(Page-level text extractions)
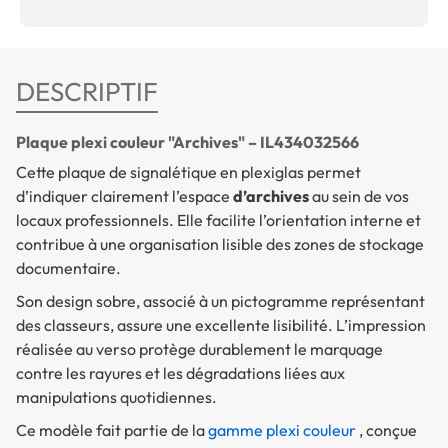
DESCRIPTIF
Plaque plexi couleur "Archives" – IL434032566
Cette plaque de signalétique en plexiglas permet
d’indiquer clairement l’espace
d’archives
au sein de vos
locaux professionnels. Elle facilite l’orientation interne et
contribue à une organisation lisible des zones de stockage
documentaire.
Son design sobre, associé à un pictogramme représentant
des classeurs, assure une excellente lisibilité. L’impression
réalisée au verso protège durablement le marquage
contre les rayures et les dégradations liées aux
manipulations quotidiennes.
Ce modèle fait partie de la
gamme plexi couleur
, conçue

▶ [PROBLEM DESCRIPTION] How many lines in the data contain the string "couleur"? Respond with the number only.

▶ [RESULT] 2